YOUR TASK: Your output should be everything below from the line containing "Screenshot is 398x1668." down to the line containing "Bonos regalo * (639, 89)", both ends included, copied exactly, with pictures left out.

** Opening INPUT MATERIAL block **

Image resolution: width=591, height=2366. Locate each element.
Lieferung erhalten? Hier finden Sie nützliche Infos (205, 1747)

** Closing INPUT MATERIAL block **
** Opening INPUT MATERIAL block **

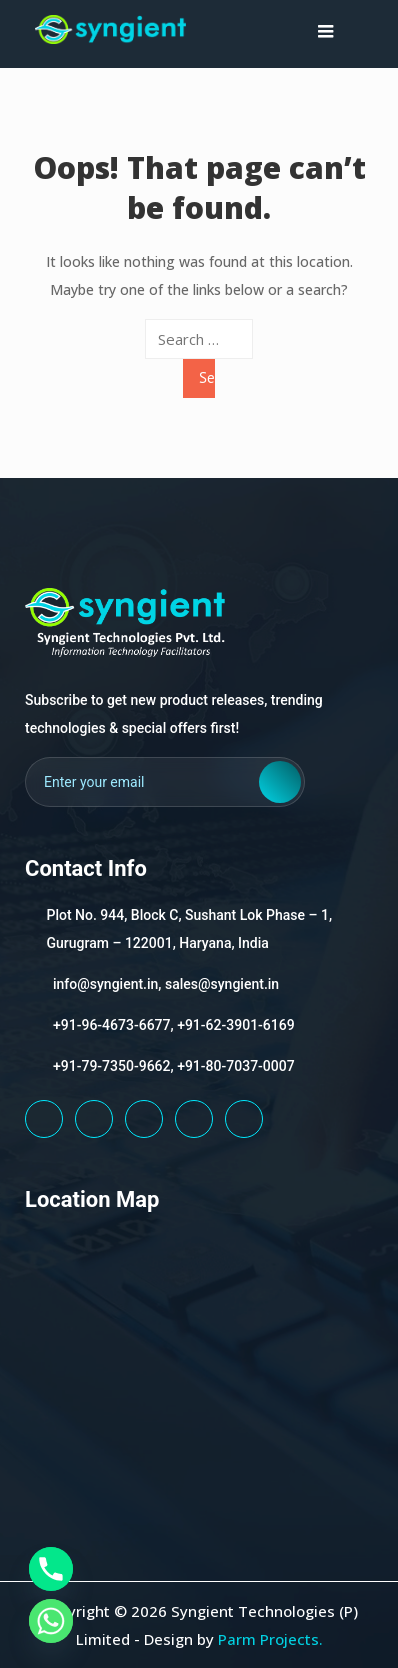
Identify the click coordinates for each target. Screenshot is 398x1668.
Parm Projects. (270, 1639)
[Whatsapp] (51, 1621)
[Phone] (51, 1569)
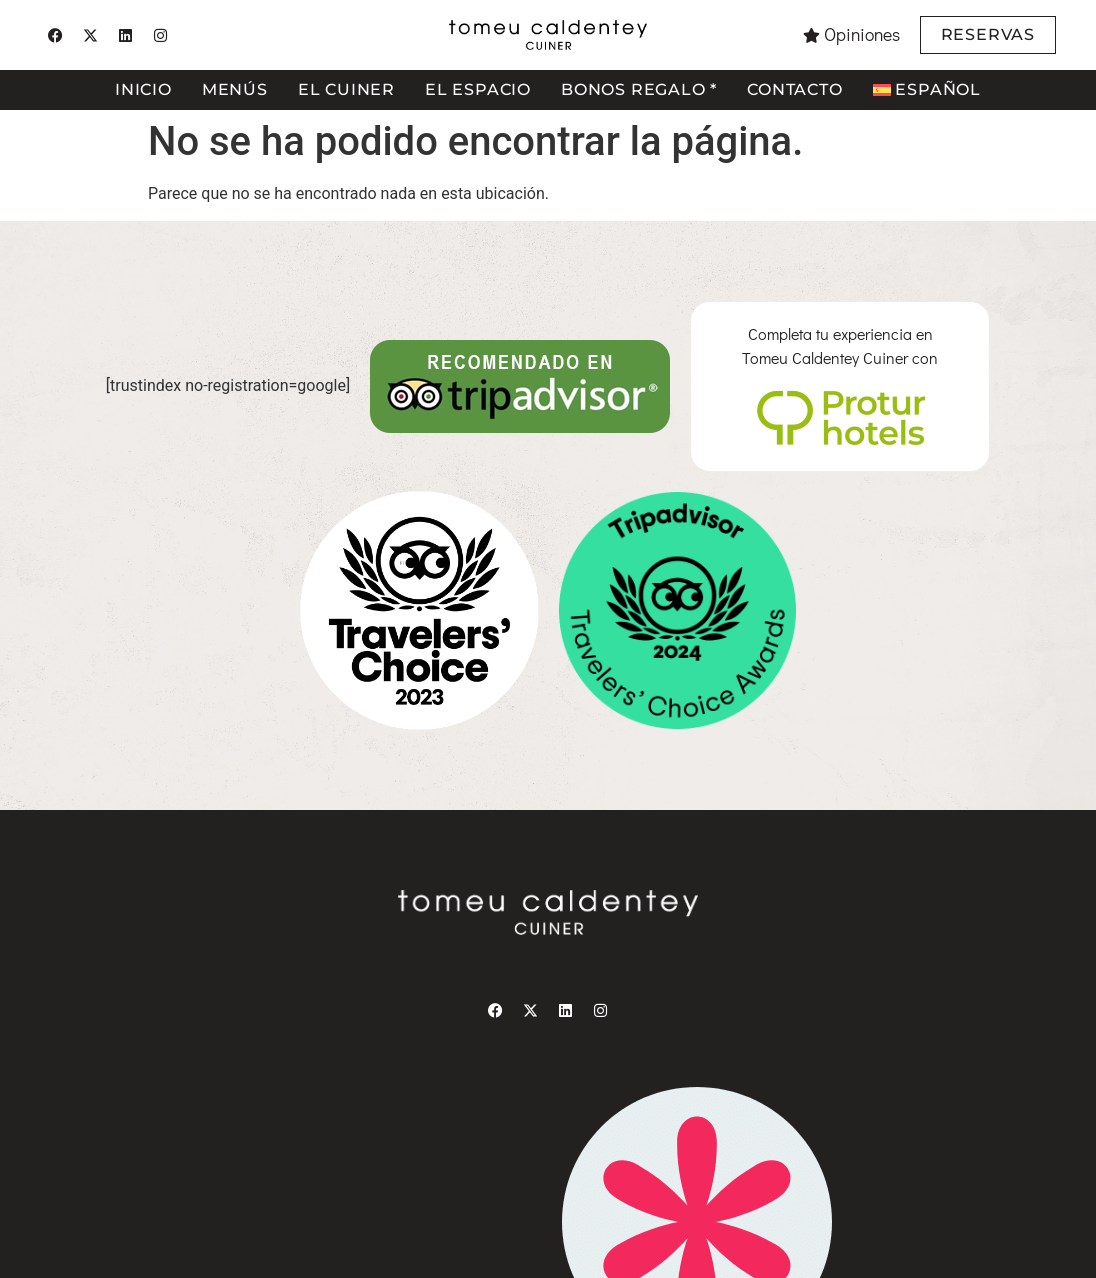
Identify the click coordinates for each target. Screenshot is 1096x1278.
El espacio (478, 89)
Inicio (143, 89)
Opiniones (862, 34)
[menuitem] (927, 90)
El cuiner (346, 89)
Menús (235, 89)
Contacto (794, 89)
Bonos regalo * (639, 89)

** Closing INPUT MATERIAL block **

ANSWER TO THIS EXERCISE:
Identify the click coordinates for each target. Screenshot is 398x1668.
Parm Projects. (270, 1639)
[Whatsapp] (51, 1621)
[Phone] (51, 1569)
Identify the click coordinates for each target. Screenshot is 1096x1278.
El espacio (478, 89)
Inicio (143, 89)
Opiniones (862, 34)
[menuitem] (927, 90)
El cuiner (346, 89)
Menús (235, 89)
Contacto (794, 89)
Bonos regalo * (639, 89)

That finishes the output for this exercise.